> Task description
Only one stretch of the data is wanted: the line containing "process and need", the line containing "scholar.google.com/scholar_case?", and every line between them, copied exactly.
────────────────────────────────────────
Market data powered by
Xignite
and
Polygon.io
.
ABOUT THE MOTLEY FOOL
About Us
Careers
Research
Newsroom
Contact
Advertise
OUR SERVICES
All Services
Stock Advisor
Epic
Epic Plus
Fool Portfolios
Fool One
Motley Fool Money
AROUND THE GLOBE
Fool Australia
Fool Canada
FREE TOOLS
────────────────────────────────────────
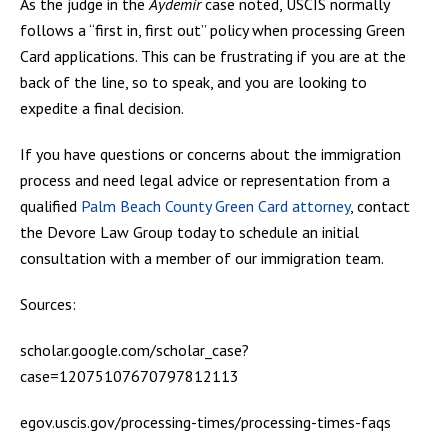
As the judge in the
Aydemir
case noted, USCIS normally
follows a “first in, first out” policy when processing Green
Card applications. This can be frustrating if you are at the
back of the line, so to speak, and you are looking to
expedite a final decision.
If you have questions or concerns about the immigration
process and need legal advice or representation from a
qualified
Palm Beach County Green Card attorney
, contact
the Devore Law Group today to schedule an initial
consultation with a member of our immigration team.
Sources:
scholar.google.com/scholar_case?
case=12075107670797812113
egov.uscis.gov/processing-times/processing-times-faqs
────────────────────────────────────────
> Answer for this exercise
process and need legal advice or representation from a
qualified
Palm Beach County Green Card attorney
, contact
the Devore Law Group today to schedule an initial
consultation with a member of our immigration team.
Sources:
scholar.google.com/scholar_case?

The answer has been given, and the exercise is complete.